Exercise description: Print every record exactly as it appears. Leave the pictures out.
* * * * * * * * *
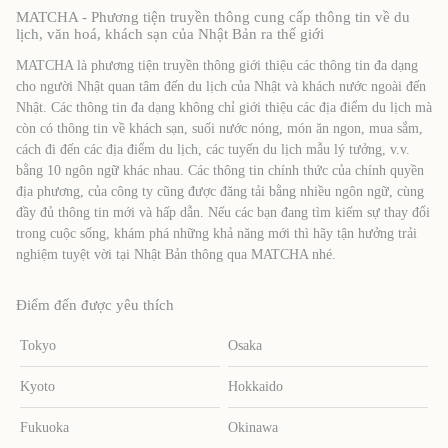
MATCHA - Phương tiện truyền thông cung cấp thông tin về du
lịch, văn hoá, khách sạn của Nhật Bản ra thế giới
MATCHA là phương tiện truyền thông giới thiệu các thông tin đa dạng
cho người Nhật quan tâm đến du lịch của Nhật và khách nước ngoài đến
Nhật. Các thông tin đa dạng không chỉ giới thiệu các địa điểm du lịch mà
còn có thông tin về khách sạn, suối nước nóng, món ăn ngon, mua sắm,
cách đi đến các địa điểm du lịch, các tuyến du lịch mẫu lý tưởng, v.v.
bằng 10 ngôn ngữ khác nhau. Các thông tin chính thức của chính quyền
địa phương, của công ty cũng được đăng tải bằng nhiều ngôn ngữ, cùng
đầy đủ thông tin mới và hấp dẫn. Nếu các bạn đang tìm kiếm sự thay đổi
trong cuộc sống, khám phá những khả năng mới thì hãy tận hưởng trải
nghiệm tuyệt vời tại Nhật Bản thông qua MATCHA nhé.
Điểm đến được yêu thích
Tokyo
Osaka
Kyoto
Hokkaido
Fukuoka
Okinawa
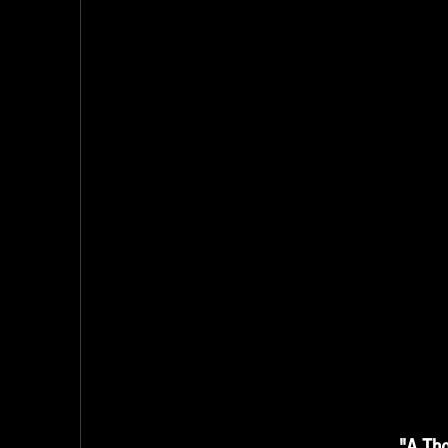
"A Tho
* * * * * * * * *
Task response:
MATCHA - Phương tiện truyền thông cung cấp thông tin về du
lịch, văn hoá, khách sạn của Nhật Bản ra thế giới
MATCHA là phương tiện truyền thông giới thiệu các thông tin đa dạng
cho người Nhật quan tâm đến du lịch của Nhật và khách nước ngoài đến
Nhật. Các thông tin đa dạng không chỉ giới thiệu các địa điểm du lịch mà
còn có thông tin về khách sạn, suối nước nóng, món ăn ngon, mua sắm,
cách đi đến các địa điểm du lịch, các tuyến du lịch mẫu lý tưởng, v.v.
bằng 10 ngôn ngữ khác nhau. Các thông tin chính thức của chính quyền
địa phương, của công ty cũng được đăng tải bằng nhiều ngôn ngữ, cùng
đầy đủ thông tin mới và hấp dẫn. Nếu các bạn đang tìm kiếm sự thay đổi
trong cuộc sống, khám phá những khả năng mới thì hãy tận hưởng trải
nghiệm tuyệt vời tại Nhật Bản thông qua MATCHA nhé.
Điểm đến được yêu thích
Tokyo
Osaka
Kyoto
Hokkaido
Fukuoka
Okinawa
"A Tho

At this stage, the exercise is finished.